→ DIRECTIONS:
Please print the entries below exactly, from the line with "Az Ipar 4.0 NTPSz 2025. június – decemberi" through the line with "Felügyelő Bizottság állásfoglalása – Vita és", including both of those lines and leaving out all others.

→ DATA FOR THIS EXERCISE:
────────
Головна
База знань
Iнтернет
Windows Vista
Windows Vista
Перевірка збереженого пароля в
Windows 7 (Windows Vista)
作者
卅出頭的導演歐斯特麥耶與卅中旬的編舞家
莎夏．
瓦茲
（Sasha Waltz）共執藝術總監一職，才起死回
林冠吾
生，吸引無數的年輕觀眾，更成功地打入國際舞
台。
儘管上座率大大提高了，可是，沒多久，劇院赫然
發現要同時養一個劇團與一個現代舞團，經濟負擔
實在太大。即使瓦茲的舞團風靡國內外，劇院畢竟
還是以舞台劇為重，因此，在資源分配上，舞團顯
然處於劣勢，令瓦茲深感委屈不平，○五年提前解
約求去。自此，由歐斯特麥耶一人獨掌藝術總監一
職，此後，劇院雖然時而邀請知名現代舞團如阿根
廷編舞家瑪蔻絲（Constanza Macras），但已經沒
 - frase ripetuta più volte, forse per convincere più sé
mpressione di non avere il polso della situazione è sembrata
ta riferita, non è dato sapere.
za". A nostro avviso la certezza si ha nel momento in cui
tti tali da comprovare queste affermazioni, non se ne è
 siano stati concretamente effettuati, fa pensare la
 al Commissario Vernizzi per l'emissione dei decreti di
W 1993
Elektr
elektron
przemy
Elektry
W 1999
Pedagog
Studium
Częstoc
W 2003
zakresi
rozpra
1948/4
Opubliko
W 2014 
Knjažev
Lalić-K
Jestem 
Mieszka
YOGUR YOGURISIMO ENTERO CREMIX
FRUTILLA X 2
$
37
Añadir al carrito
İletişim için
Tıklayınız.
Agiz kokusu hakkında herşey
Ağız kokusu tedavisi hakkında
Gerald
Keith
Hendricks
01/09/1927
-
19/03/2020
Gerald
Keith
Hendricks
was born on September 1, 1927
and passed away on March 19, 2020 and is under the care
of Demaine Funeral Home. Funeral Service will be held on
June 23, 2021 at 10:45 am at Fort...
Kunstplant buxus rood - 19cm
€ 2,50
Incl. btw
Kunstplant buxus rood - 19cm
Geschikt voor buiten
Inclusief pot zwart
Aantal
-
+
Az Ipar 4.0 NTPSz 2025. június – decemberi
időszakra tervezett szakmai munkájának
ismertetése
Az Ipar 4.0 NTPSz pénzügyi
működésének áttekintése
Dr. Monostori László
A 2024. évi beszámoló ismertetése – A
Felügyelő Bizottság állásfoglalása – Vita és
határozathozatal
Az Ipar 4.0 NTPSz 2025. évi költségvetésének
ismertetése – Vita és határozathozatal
────────
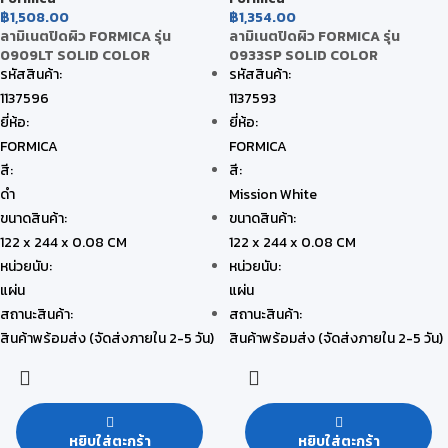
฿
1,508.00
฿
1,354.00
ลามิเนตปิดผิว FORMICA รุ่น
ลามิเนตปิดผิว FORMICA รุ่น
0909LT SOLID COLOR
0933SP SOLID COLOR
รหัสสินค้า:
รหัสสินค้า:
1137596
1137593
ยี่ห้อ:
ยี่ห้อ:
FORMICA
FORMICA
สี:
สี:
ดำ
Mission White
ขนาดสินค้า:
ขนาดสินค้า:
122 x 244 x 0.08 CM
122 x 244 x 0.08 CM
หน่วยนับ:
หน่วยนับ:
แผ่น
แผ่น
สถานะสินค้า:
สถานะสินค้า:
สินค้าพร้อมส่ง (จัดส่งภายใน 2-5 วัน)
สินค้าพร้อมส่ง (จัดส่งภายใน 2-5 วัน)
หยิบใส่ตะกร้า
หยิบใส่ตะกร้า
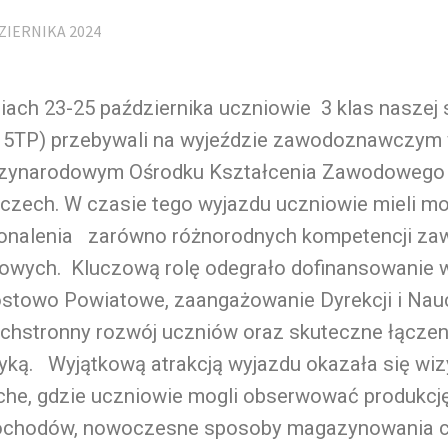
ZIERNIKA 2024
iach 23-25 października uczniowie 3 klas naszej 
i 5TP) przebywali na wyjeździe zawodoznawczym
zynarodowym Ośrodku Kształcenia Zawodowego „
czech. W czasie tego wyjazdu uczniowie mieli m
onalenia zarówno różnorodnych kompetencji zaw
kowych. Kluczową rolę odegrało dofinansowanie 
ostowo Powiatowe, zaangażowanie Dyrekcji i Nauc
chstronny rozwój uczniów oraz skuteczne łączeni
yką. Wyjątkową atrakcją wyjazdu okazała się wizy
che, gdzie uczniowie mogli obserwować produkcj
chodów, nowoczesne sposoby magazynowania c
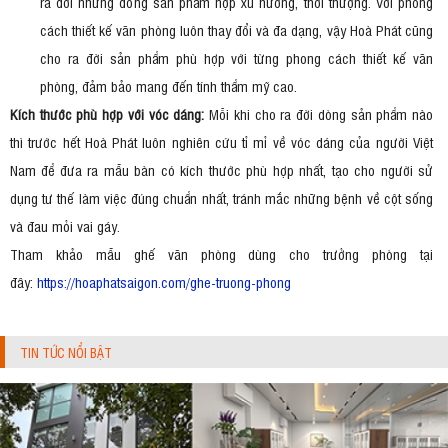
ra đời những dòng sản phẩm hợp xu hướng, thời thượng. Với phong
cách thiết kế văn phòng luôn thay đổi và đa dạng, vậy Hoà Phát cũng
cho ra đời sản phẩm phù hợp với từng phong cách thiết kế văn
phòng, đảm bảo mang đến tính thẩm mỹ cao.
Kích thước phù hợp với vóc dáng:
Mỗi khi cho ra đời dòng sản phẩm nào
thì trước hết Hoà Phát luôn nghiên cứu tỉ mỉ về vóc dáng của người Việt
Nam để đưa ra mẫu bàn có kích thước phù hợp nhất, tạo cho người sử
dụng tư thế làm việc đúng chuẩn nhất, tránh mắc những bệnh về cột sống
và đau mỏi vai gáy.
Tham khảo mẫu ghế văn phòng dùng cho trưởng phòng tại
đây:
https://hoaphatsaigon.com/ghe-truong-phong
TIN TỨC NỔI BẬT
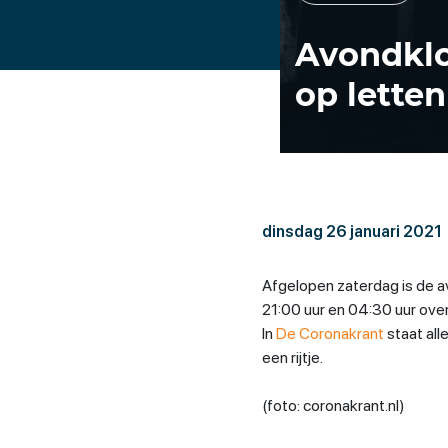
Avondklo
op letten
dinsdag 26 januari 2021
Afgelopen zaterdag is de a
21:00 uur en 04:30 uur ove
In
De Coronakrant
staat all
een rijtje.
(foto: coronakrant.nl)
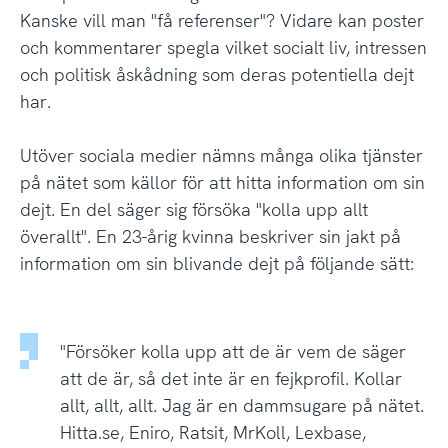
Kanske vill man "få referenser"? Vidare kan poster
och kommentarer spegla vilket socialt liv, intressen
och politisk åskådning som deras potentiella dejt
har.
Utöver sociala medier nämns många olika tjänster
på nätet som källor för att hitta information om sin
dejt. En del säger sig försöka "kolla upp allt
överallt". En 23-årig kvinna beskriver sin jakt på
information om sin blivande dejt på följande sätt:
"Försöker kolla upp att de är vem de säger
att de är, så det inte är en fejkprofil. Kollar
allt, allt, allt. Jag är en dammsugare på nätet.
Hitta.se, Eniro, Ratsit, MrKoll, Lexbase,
────────
→ ANSWER SECTION:
Az Ipar 4.0 NTPSz 2025. június – decemberi
időszakra tervezett szakmai munkájának
ismertetése
Az Ipar 4.0 NTPSz pénzügyi
működésének áttekintése
Dr. Monostori László
A 2024. évi beszámoló ismertetése – A
Felügyelő Bizottság állásfoglalása – Vita és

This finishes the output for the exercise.